WHAT NEEDS TO BE DONE: Pictures stay out of the output. Return exactly the lines below from the one with "Ein neues Format" down to the one with "Il me semble que c'est d'abord l'histoire de", both included, and nothing more.

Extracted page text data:
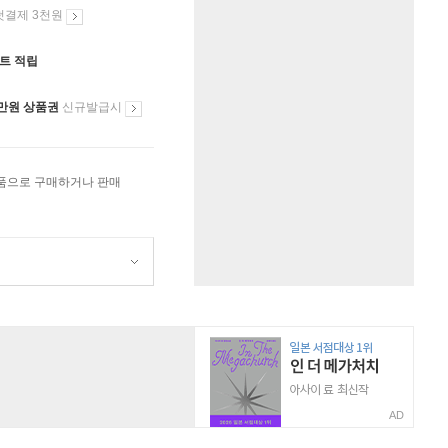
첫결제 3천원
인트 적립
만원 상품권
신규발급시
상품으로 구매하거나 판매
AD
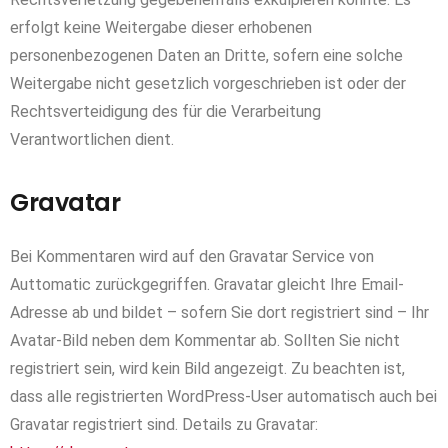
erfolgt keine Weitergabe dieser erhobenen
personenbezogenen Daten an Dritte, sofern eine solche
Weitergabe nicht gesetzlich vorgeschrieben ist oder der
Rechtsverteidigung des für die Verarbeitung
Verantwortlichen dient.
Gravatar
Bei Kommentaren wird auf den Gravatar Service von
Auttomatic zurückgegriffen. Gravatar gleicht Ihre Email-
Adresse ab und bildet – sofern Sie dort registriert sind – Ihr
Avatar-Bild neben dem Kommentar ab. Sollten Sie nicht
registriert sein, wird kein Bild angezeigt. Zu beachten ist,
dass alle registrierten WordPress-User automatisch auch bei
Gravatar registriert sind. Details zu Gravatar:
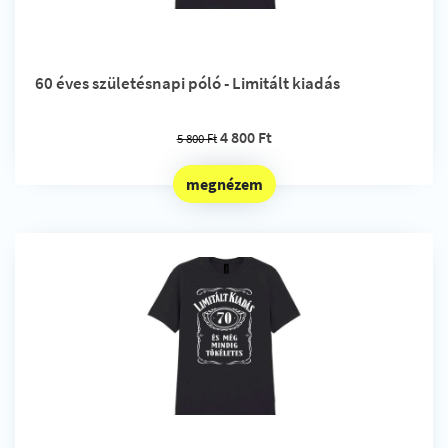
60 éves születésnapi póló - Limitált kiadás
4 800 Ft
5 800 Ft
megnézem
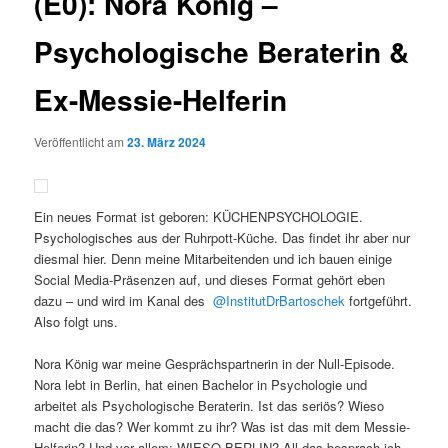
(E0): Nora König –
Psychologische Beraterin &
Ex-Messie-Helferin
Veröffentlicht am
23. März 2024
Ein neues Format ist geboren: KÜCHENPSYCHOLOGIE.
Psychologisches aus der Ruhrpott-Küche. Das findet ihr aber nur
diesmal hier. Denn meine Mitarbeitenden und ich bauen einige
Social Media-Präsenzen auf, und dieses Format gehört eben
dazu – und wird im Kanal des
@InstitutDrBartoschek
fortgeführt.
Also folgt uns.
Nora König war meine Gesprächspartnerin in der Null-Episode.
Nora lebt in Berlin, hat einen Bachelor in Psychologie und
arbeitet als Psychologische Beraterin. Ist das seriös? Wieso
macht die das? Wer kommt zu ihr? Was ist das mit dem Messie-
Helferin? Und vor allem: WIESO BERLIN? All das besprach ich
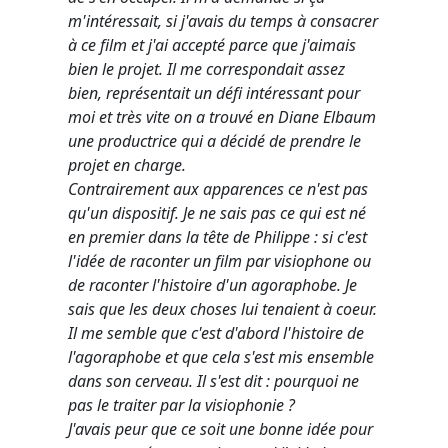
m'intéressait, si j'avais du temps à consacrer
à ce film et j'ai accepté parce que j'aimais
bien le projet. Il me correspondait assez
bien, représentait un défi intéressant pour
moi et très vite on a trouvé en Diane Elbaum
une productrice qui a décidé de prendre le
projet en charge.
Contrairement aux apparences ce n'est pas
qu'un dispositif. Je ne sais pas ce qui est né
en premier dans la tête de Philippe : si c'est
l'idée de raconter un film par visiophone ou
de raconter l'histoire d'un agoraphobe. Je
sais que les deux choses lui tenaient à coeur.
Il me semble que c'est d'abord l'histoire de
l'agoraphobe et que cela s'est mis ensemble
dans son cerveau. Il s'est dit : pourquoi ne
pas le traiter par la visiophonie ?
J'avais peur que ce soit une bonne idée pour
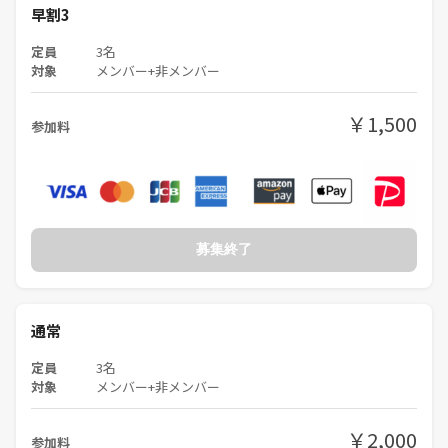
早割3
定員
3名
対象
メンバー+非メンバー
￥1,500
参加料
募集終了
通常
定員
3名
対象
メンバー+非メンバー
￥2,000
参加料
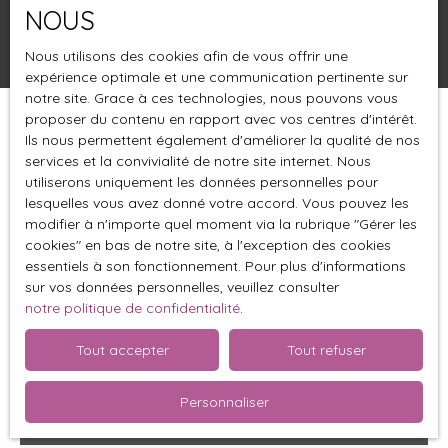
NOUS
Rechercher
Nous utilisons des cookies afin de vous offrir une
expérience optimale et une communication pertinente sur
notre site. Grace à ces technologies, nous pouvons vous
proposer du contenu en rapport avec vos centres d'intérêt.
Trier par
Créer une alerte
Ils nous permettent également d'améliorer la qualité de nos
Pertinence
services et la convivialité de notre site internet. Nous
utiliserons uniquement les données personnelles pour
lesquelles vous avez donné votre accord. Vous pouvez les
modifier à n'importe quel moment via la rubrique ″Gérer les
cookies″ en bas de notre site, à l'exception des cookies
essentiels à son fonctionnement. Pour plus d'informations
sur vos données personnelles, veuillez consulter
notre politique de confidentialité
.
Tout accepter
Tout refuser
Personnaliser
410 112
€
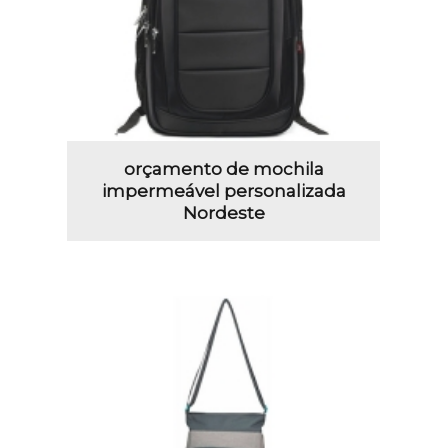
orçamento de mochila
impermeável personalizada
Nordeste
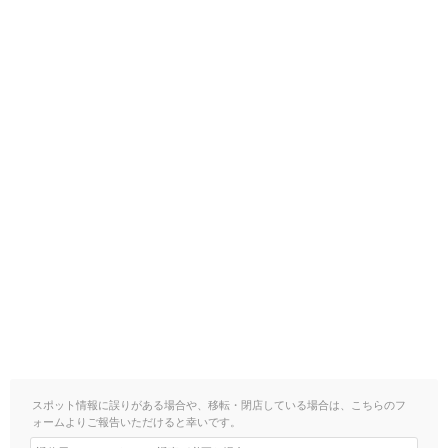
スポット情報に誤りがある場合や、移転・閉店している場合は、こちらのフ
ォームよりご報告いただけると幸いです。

OUTPUT BELOW:
Ein neues Format ist geboren: KÜCHENPSYCHOLOGIE.
Psychologisches aus der Ruhrpott-Küche. Das findet ihr aber nur
diesmal hier. Denn meine Mitarbeitenden und ich bauen einige
Social Media-Präsenzen auf, und dieses Format gehört eben
dazu – und wird im Kanal des
@InstitutDrBartoschek
fortgeführt.
Also folgt uns.
Nora König war meine Gesprächspartnerin in der Null-Episode.
Nora lebt in Berlin, hat einen Bachelor in Psychologie und
arbeitet als Psychologische Beraterin. Ist das seriös? Wieso
macht die das? Wer kommt zu ihr? Was ist das mit dem Messie-
Helferin? Und vor allem: WIESO BERLIN? All das besprach ich
m'intéressait, si j'avais du temps à consacrer
à ce film et j'ai accepté parce que j'aimais
bien le projet. Il me correspondait assez
bien, représentait un défi intéressant pour
moi et très vite on a trouvé en Diane Elbaum
une productrice qui a décidé de prendre le
projet en charge.
Contrairement aux apparences ce n'est pas
qu'un dispositif. Je ne sais pas ce qui est né
en premier dans la tête de Philippe : si c'est
l'idée de raconter un film par visiophone ou
de raconter l'histoire d'un agoraphobe. Je
sais que les deux choses lui tenaient à coeur.
Il me semble que c'est d'abord l'histoire de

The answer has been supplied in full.